Seasonal Dynamics of GI Helminths
Season was found to play an important role in the prevalence as significant association was observed between the prevalence and season (P = 0.001; OR: 1.059; CI 95%: 0.796-1.409). The highest infection rate was recorded in monsoon (43.75%), followed by summer (40.93%) and least in winter (39.56%) (details in Table 1). The most prevalent parasites were strongyles (31.60%) with maximum prevalence in rainy season followed by amphistomes (13.42%) in summer season. Severity of the strongyle infection based on the EPG count was found to be highest in rainy season (227.27±24.74) and may be associated with humid climatic conditions. Sanyal and Singh (1995) have indicated an increased parasite burden in the host as well as on pasture during the rainy season based on nationwide survey which is in congruent to our findings. The counts for amphistomes (206.67±22.95) and Fasciola spp. (160.00±19.74) were highest in summer and may be due to long pre-patent periods of these infections.
Prevalence of GI Helminths in Different Agro-Climatic Zones
Agro-climatic zones were found to be significantly associated with the prevalence of GI helminthic infection (P < 0.013; OR: 1.919; CI 95%: 1.267-2.907) with western regions revealing lower prevalence than sub-mountain zone. Strongyles were found to be most predominant from all the zones (details in Table 1) and among trematodes, amphistomes were most prevalent (13.42%). Simultaneously, western plain zone (4.72%) and central plain zone (4.55%) reported comparatively higher prevalence of Moniezia spp. infection. The EPG counts of strongyle (215.00±32.68) and amphistome (250.00±34.56) infection were found to be highest in western plain zone whereas, for Fasciola spp. highest count (275.00±62.62) was reported from the undulating plain zone. High prevalence of helminths particularly strongyles, amphistomes and Fasciola were recorded from the zones receiving high annual rainfall as compared to the drier zones. These findings may be attributed to the fact that zones receiving high annual rainfall provide optimum conditions of humidity and temperature required for development of infective stages. Similarly, highest EPG of strongyle, amphistome and Fasciola infection was recorded in sub-mountain zone with higher rainfall and relative humidity thus providing favourable environment required for development and dissemination of exogenous stage of worms along with suitable molarity of salt in soil, which is also an important factor for ecdysis (Hafiz et al., 2011).

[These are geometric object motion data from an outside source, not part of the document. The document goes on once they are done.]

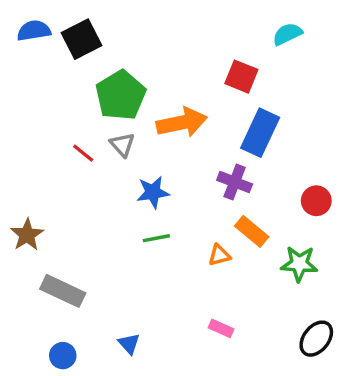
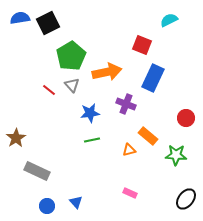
purple cross: (235, 182) -> (126, 104), moved
blue circle: (63, 356) -> (47, 206), moved

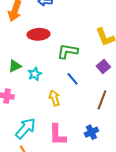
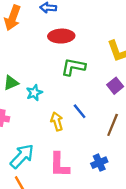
red ellipse: (39, 34) -> (61, 36), moved
blue line: (73, 79) -> (80, 111), moved

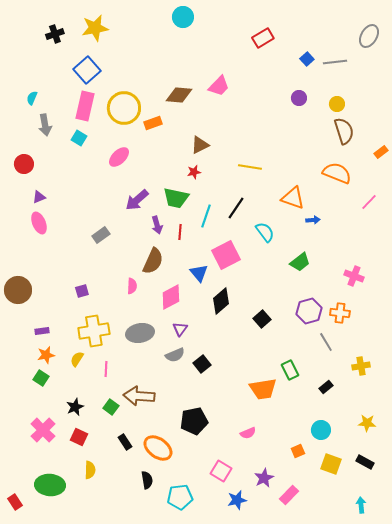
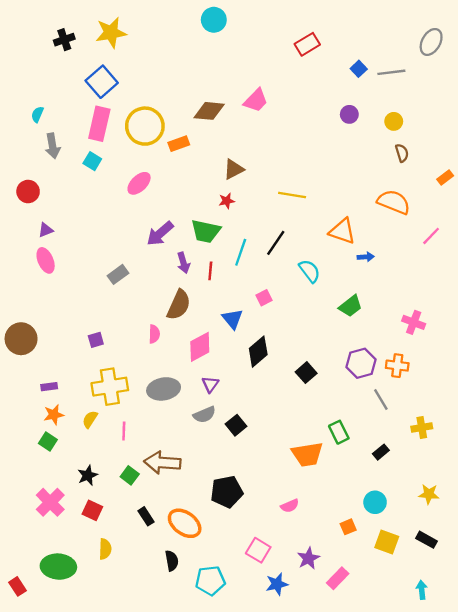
brown semicircle: (344, 131) -> (402, 153), size x0.6
pink square: (226, 255) -> (264, 298), size x0.5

Prevalence of GI Helminths in Districts of Punjab
A highly significant (P = 0.000; OR: 1.352; CI 95%: 0.636-2.874) association of the districts and prevalence of GI helminths was recorded in the present investigation with district Ludhiana revealing the highest infection rate (52.7%) and district Bathinda the minimum (10.7%) (details in Fig. 1). The maximum prevalence of strongyles, amphistomes, Fasciola spp. and Moniezia spp. was recorded from district Ludhiana (41.69%), Hoshiarpur (19.87%), Patiala (8.86%) and Muktsar (12.5%), respectively.
Fig. 1: Percent prevalence of GI helminths in dairy cows from Punjab districts
Results of the current study reveal strongyles followed by amphistomes are the predominant GI helminths infecting dairy cows of the Punjab state and are significantly associated with geographical location and seasons. Maximum prevalence was recorded in sub-mountain zone and monsoon season.Therefore data generated in the present study could be of immense help in formulation of effective strategies for GI parasite control in different agro-climatic zones of Punjab.
The authors are thankful to the Dean Postgraduate Studies, GADVASU, Ludhiana for providing the necessary facilities to carry out the research work.